What did you want it to do, and why does it fail?  What I see that you can do is mine an IGG into another IGG, twice, yes?  You pile out eventually, though; is that the problem?  Does that violate the definition of "Golden"?

If you make the deck 2xVillage, 3xMine, 1xIGG, you can even do it three times.  (You start with five out of six cards in hand; the last one can't be two villages, so draw the last card off a Village, then play a second Village, then Mine IGG into IGG three times.)  With 2xKing's Court, 2xMine, 1xIGG, you can even do it six times.  (KC a KC, KC'ing 2xMine, doing IGG-to-IGG six times.)

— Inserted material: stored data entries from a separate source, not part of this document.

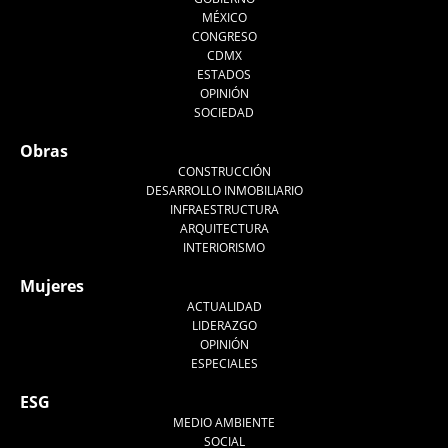
MÉXICO
CONGRESO
CDMX
ESTADOS
OPINIÓN
SOCIEDAD
Obras
CONSTRUCCIÓN
DESARROLLO INMOBILIARIO
INFRAESTRUCTURA
ARQUITECTURA
INTERIORISMO
Mujeres
ACTUALIDAD
LIDERAZGO
OPINIÓN
ESPECIALES
ESG
MEDIO AMBIENTE
SOCIAL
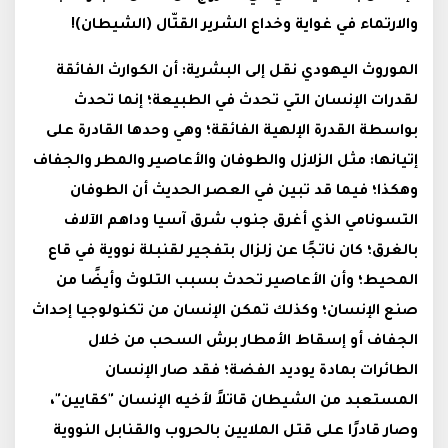
والارتماء في غواية وخداع الشرير القتّال (الشيطان)!
الموروث اليهودي نقل إلى البشرية: أن الكوارث الفائقة
لقدرات الإنسان التي تحدث في الطبيعة؛ إنما تحدث
بواسطة القدرة الإلهية الفائقة؛ وهي وحدها القادرة على
إتيانها: مثل الزلازل والطوفان والأعاصير والمطر والجفاف
وهكذا؛ فيما قد تبين في العصر الحديث أن الطوفان
التسونامي الذي أغرق جنوب شرق آسيا وداهم الآلاف
بالغرق؛ كان ناتجًا عن زلزال بتفجير لقنبلة نووية في قاع
المحيط؛ وأن الأعاصير تحدث بسبب التلوث وأيضًا من
صنع الإنسان؛ وكذلك تمكن الإنسان من تكنولوجيا إحداث
الجفاف أو إسقاط الأمطار برش السحب من خلال
الطائرات بمادة يوديد الفضة؛ فقد صار الإنسان
المستعبد من الشيطان قاتلاً لأخيه الإنسان "كقايين"،
وصار قادرًا على قتل الملايين بالحروب والقنابل النووية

I think 2xKing's Court, 3xWitch is more effective at dealing out curses (9/turn).  Or 10xFamiliar. Or 10xFamiliar, 4xKing's Court. Throw in some double Tactician or Scheme/Scrying Pool stuff to support even more King's Courts, to pile out the curses even more mid-turn ;-)
Title: Re: Golden Decks
Post by: Awaclus on April 18, 2017, 11:50:25 am
What did you want it to do, and why does it fail?  What I see that you can do is mine an IGG into another IGG, twice, yes?  You pile out eventually, though; is that the problem?  Does that violate the definition of "Golden"?

There are a bunch of reasons why it doesn't work.

1) If IGG is in the kingdom, your opponent can buy it too and then the deck isn't as golden as you would like.
2) If IGG is relevant in the kingdom, by the time you have finished building a golden deck, there probably aren't that many of them left in the supply.
3) In the best case scenario, you're going to spend 5 turns handing out Curses and buying nothing and then you Mine the IGG to a Gold and then you have a Gold, two dead cards and a Village, there are two empty piles, and your opponent has been buying points all game. That isn't an amazing scenario.